Over the 12 months to July, the strong underlying performance of the portfolio, combined with the uplifts achieved on £87 million of realisations, were the drivers of an 18% increase in the net asset value. The net asset value is now 28% above its peak prior to the financial crisis.
We do not believe, however, that the impact of rising equity markets has yet been fully reflected in our portfolio, with valuation multiples remaining broadly unchanged. If this positive market backdrop persists, we expect good underlying company trading to drive stronger realisations and this in turn will drive the Company's net asset value performance.
Graphite Enterprise remains very well placed to take advantage of current investment opportunities, with significant net cash and the undrawn bank facility. We will continue to review the full range of fund and co-investment opportunities and we expect the second half of the year to be an active one for new investment.
Our portfolio performed well through the downturn and the performance over the last six months suggests that the Company is in a very good position to benefit from a period of economic growth.
Mark Fane
September 2013
MANAGERS REVIEW
SIX MONTHS ENDED 31 July 2013
PORTFOLIO PERFORMANCE
The portfolio performed strongly in the first half of the year rising in value by 9.3% in local currencies. Favourable currency movements raised the valuation increase in sterling to 11.0%.
The portfolio ended the period at its highest ever level of £451.1 million having risen by £35.9 million since 31 January. This was driven primarily by £38.4 million of valuation gains, with currency adding a further £7.0 million. These gains were partially offset by net realisations of £9.5 million.
|
£m |
Opening portfolio |
415.2 |
|
|
Additions |
30.1 |
Disposal proceeds |
(39.6) |
Net cash inflow |
(9.5) |
|
|
Gains on disposals |
13.9 |
Unrealised valuation gains |
24.5 |
Total underlying valuation gains |
38.4 |
Currency |
7.0 |
Closing portfolio |
451.1 |
Uplifts in unrealised valuations accounted for almost two thirds of the underlying valuation increase, while gains on disposals accounted for the remainder. Valuation gains were primarily driven by strong earnings growth while multiples remained broadly stable.
Investment activity
The portfolio generated a net cash inflow of £9.5 million, with realisations of £39.6 million offsetting new investment of £30.1 million.
Realisations
We are encouraged by the steady flow of proceeds generated by the portfolio in the first half of the year. Full realisations generated £20.7 million of proceeds while partial sales and refinancings generated a further £18.9 million.
The largest realised gains in the period were generated by our sale of Dominion Gas and Doughty Hanson's disposal of Vue Entertainment. The £7.9 million received from the sale of Dominion represented the largest cash inflow in the period while the £8.2 million generated by Vue was not received until after the period end. Dominion and Vue were, respectively, the 11th and 21st largest underlying investments at the start of the period. Further details of the ten largest underlying realisations are set out in the Supplementary Information section later in this announcement.

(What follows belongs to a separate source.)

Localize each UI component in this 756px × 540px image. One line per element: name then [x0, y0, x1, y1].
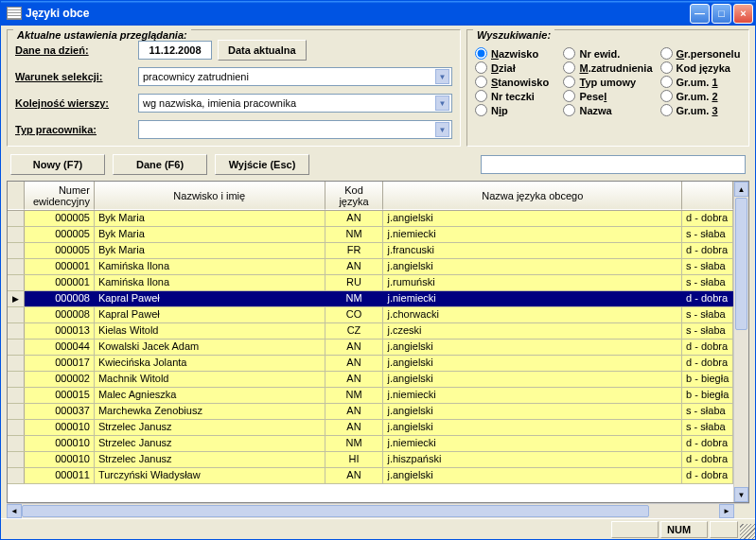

The improved environment for realisations is reflected in the number of full realisations of 16 in the first six months compared with 9 in the previous six months and 14 in the whole of last year. Realisations continue to generate very substantial uplifts over the prior carrying values and in the first half this averaged 53%.
Full realisations from within our primary fund portfolio generated an average multiple of original cost of 2.1 and had been in the portfolio on average for 5.3 years. We generated 2.3 times cost from the sale of companies acquired through secondary fund purchases over a much shorter average holding period of 1.6 years.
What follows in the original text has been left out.